UvA Data Science Center Seminar: Scalable Knowledge Discovery

11.11.2025

Lab 42. Image source: https://campus.uva.nl/science-park/lab42/lab42.html

Scalable Knowledge Discovery

This blog post is derived from a seminar I gave at the University of Amsterdam Data Science Center.

Full seminar notebook with runnable code: https://github.com/erkankarabulut/DSC_seminar

git clone https://github.com/erkankarabulut/DSC_seminar.git
cd DSC_seminar
jupyter notebook knowledge_discovery_seminar.ipynb

Part 1: Knowledge Discovery Introduction

Knowledge discovery is described as nontrivial extraction of implicit, previously unknown, and potentially useful information from data (Frawley et al., 1992).

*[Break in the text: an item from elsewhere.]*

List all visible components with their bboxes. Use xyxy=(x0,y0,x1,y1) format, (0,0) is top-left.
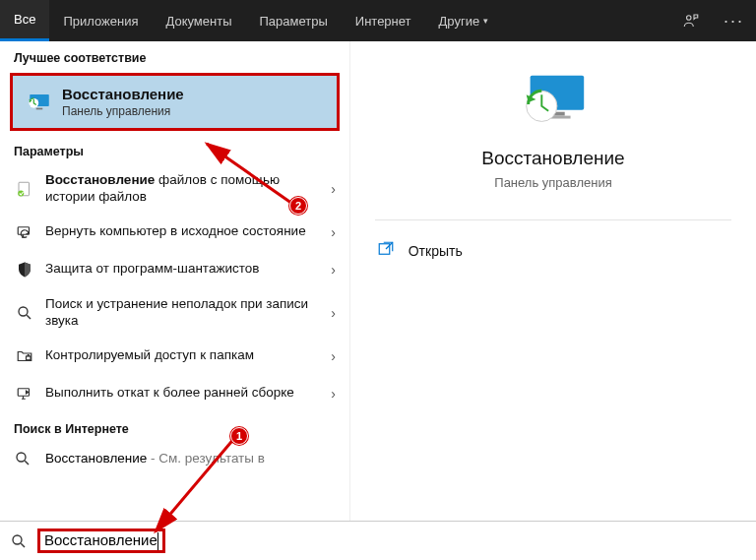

Our focus in this blog post is on a specific type of knowledge discovery, namely Association Rule Mining (ARM): finding co-occurrence patterns in tabular data (Agrawal et al., 1994).

Consider a small mushroom dataset sample:

cap-shape	cap-color	odor	habitat	poisonous
bell	brown	foul	woods	yes
convex	brown	none	woods	no
convex	brown	none	woods	no
convex	brown	none	woods	no
bell	red	foul	urban	yes
convex	brown	none	woods	no
flat	brown	almond	woods	no
convex	brown	none	woods	no

Let’s extract some co-occurrence patterns from this data. What are some common characteristics of edible mushrooms?

Pattern P1: {cap-color=brown, habitat=woods, poisonous=no}

How often does this pattern occur in the data?

support(P1) = 6/8 = 75%. A good (high) number!

We can form association rules from this pattern, some of which are:

A1: {cap-color=brown} → {poisonous=no}
A2: {habitat=woods} → {poisonous=no}
A3: {cap-color=brown, habitat=woods} → {poisonous=no}
A4: {cap-color=brown, poisonous=no} → {habitat=woods}

Note that a → (b ∧ c) is equivalent to (a → b) ∧ (a → c).

How accurate are they?

confidence(A1) 6/7 = ~85%.
confidence(A2) = 6/7 = ~85%.
confidence(A3) = 6/6 = 100%.
confidence(A4) = 6/6 = 100%.

Association Rule Mining (ARM): Find rules of the form A → C where support(A → C) > min_support_threshold and confidence(A → C) > min_confidence_threshold (or any other quality metrics).

Do we just find high support and confidence rules then?

Imagine we set min_support_threshold = 50%.

Pattern P2: {odor=foul} → {poisonous=yes} (support=2/8=25%, confidence=100%)

A 100% confidence rule would be missed!

Observation High support rules can be good at explaining the trends in the data, while low support rules may refer to rare but critical patterns, anomalies, minority classes etc. The threshold should depend on the goal of knowledge discovery!

High confidence rules have to be interesting?

Let’s ask “which features actually affect poisoning risk?”

Pattern P3: {cap-color=brown} → {habitat=woods} (support=~85%, confidence=100%)

But … support({cap-color=brown}) = 85%. So any feature will imply {habitat=woods} anyways?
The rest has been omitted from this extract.